Part of the theoretical part is a step-by-step example of how to generate a sample dataset, build the SVM classifier, train it, and visualize the decision boundary that has emerged after training. We'll explain every part, so that you understand with great detail how to build one yourself for a different dataset.

All right. Are you ready? Let's go :)


[toc]


What is classification in Machine Learning?

Let's revisit that scenario that we discussed above.

You are in your bedroom, because you've decided that you need to clean up your closet. It's time to renew it, which includes getting rid of all the clothing that you no longer wear - or maybe, even have grown out of, in either of two directions :)
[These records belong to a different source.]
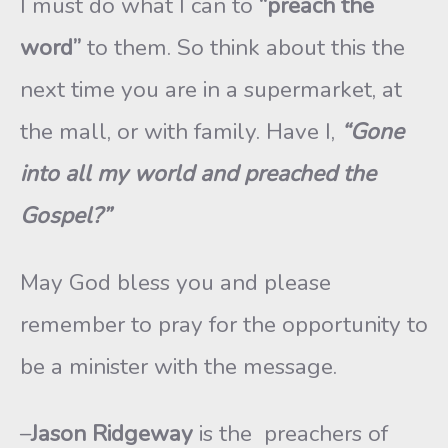
I must do what I can to
“preach the
word”
to them. So think about this the
next time you are in a supermarket, at
the mall, or with family. Have I,
“Gone
into all my world and preached the
Gospel?”
May God bless you and please
remember to pray for the opportunity to
be a minister with the message.
–
Jason Ridgeway
is the preachers of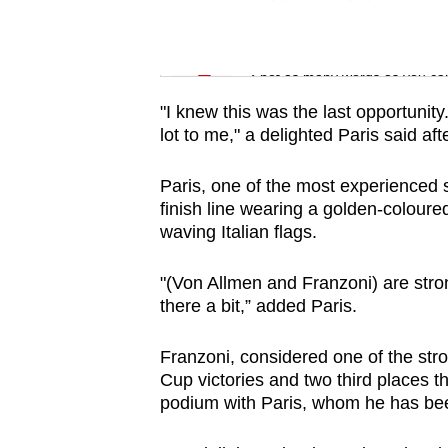
issues?
Contact
Word Search
us
Spot as many words as you ca
"I knew this was the last opportunit
lot to me," a delighted Paris said aft
Paris, one of the most experienced 
finish line wearing a golden-coloured
waving Italian flags.
"(Von Allmen and Franzoni) are stron
there a bit,” added Paris.
Franzoni, considered one of the stro
Cup victories and two third places 
podium with Paris, whom he has been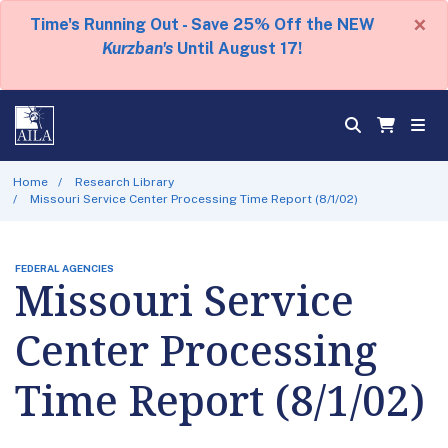
×
Time's Running Out - Save 25% Off the NEW
Kurzban's
Until August 17!
Home
Research Library
Missouri Service Center Processing Time Report (8/1/02)
FEDERAL AGENCIES
Missouri Service
Center Processing
Time Report (8/1/02)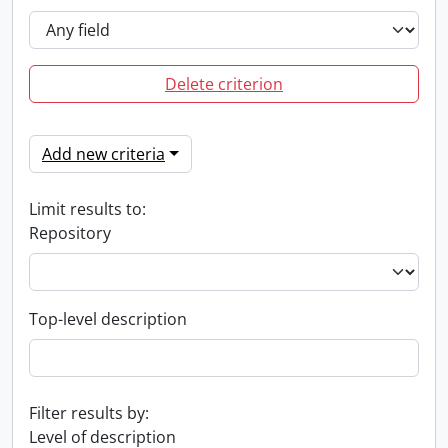
Delete criterion
Add new criteria
Limit results to:
Repository
Top-level description
Filter results by:
Level of description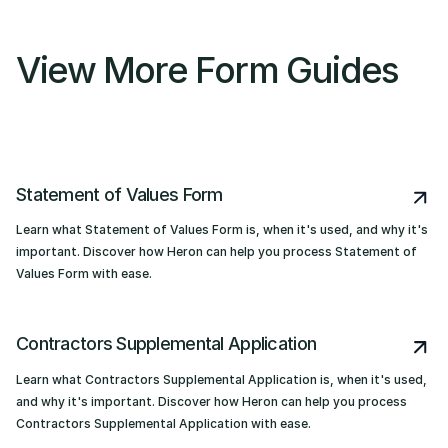
View More Form Guides
Statement of Values Form
Learn what Statement of Values Form is, when it's used, and why it's
important. Discover how Heron can help you process Statement of
Values Form with ease.
Contractors Supplemental Application
Learn what Contractors Supplemental Application is, when it's used,
and why it's important. Discover how Heron can help you process
Contractors Supplemental Application with ease.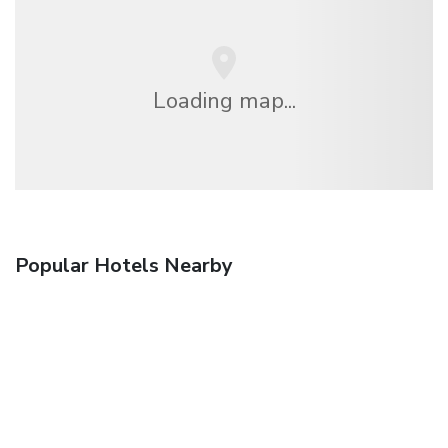
Loading map...
Popular Hotels Nearby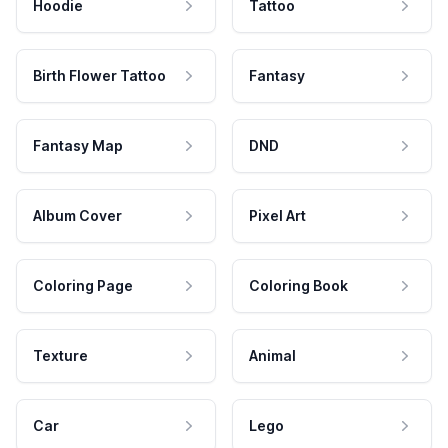
Hoodie
Tattoo
Birth Flower Tattoo
Fantasy
Fantasy Map
DND
Album Cover
Pixel Art
Coloring Page
Coloring Book
Texture
Animal
Car
Lego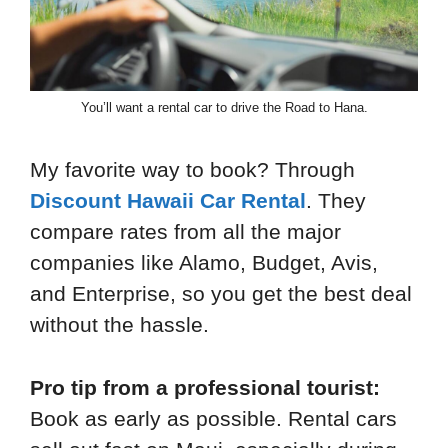
You’ll want a rental car to drive the Road to Hana.
My favorite way to book? Through
Discount Hawaii Car Rental
. They
compare rates from all the major
companies like Alamo, Budget, Avis,
and Enterprise, so you get the best deal
without the hassle.
Pro tip from a professional tourist:
Book as early as possible. Rental cars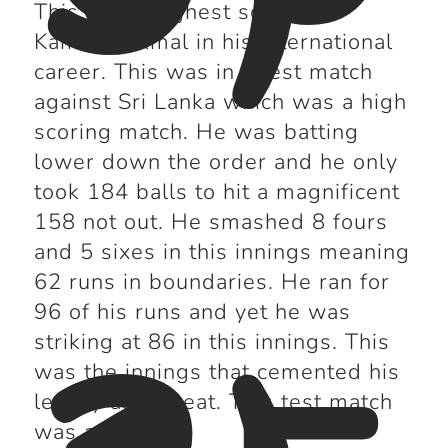
This is the highest score by
Kamran Akmal in his international
career. This was in a test match
against Sri Lanka which was a high
scoring match. He was batting
lower down the order and he only
took 184 balls to hit a magnificent
158 not out. He smashed 8 fours
and 5 sixes in this innings meaning
62 runs in boundaries. He ran for
96 of his runs and yet he was
striking at 86 in this innings. This
was the innings that cemented his
legacy as a great. This test match
was a draw.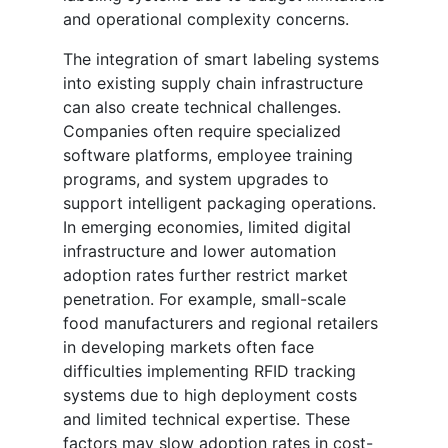
and operational complexity concerns.
The integration of smart labeling systems
into existing supply chain infrastructure
can also create technical challenges.
Companies often require specialized
software platforms, employee training
programs, and system upgrades to
support intelligent packaging operations.
In emerging economies, limited digital
infrastructure and lower automation
adoption rates further restrict market
penetration. For example, small-scale
food manufacturers and regional retailers
in developing markets often face
difficulties implementing RFID tracking
systems due to high deployment costs
and limited technical expertise. These
factors may slow adoption rates in cost-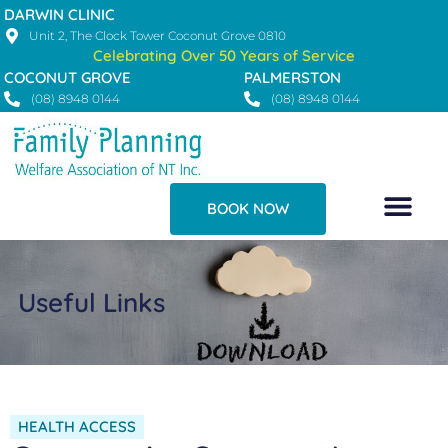
Skip
DARWIN CLINIC
to
Unit 2, The Clock Tower Coconut Grove 0810
Celebrating Over 50 Years of Service
content
COCONUT GROVE
PALMERSTON
(08) 8948 0144
(08) 8948 0144
BOOK NOW
Useful Links
HEALTH ACCESS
Photographer: Kai Pilger / Pexels License

You would follow this process:

  1. Pick an item from your closet.
  2. Take a look at it, and at your decision criteria, and make a decision:
    1. Keep it;
    2. Discard it;
  3. Put the item onto the pile of clothing that likely already exists, or at some assigned place for clothing assigned that particular choice if it's the first item you've assigned that decision to.

Translated into conceptual terms, this is what you have been doing:

  1. Pick a new sample.
  2. Check the characteristics of the sample against your decision criteria, and assign the class "keep" or the class "discard".

This means that you've been classifying new samples according to a preexisting set of decision criteria.

From the human world to the machine world

In fact, it is something we humans do every day: we make a choice to take ("yes") or don't take ("no") some fastfood out on our way home, to go for a run ("yes/no" again), whether a date is good or not ("friendzone/romance zone" ;-) ), and so on!

In supervised machine learning, scholars and engineers have attempted to mimic this decision-making ability by allowing us to create what is known as a classifier. Using data from the past, it attempts to learn a decision boundary between the samples from the different classes - i.e., the decision criteria we just mentioned for sorting the clothes.

The end result: a machine learning model which can be used to decide automatically what class should be assigned once it is fed a new sample. But, of course, only if it is trained well.

Binary and multiclass classification

In the scenario above, we had two classes: this is called a binary classification scenario.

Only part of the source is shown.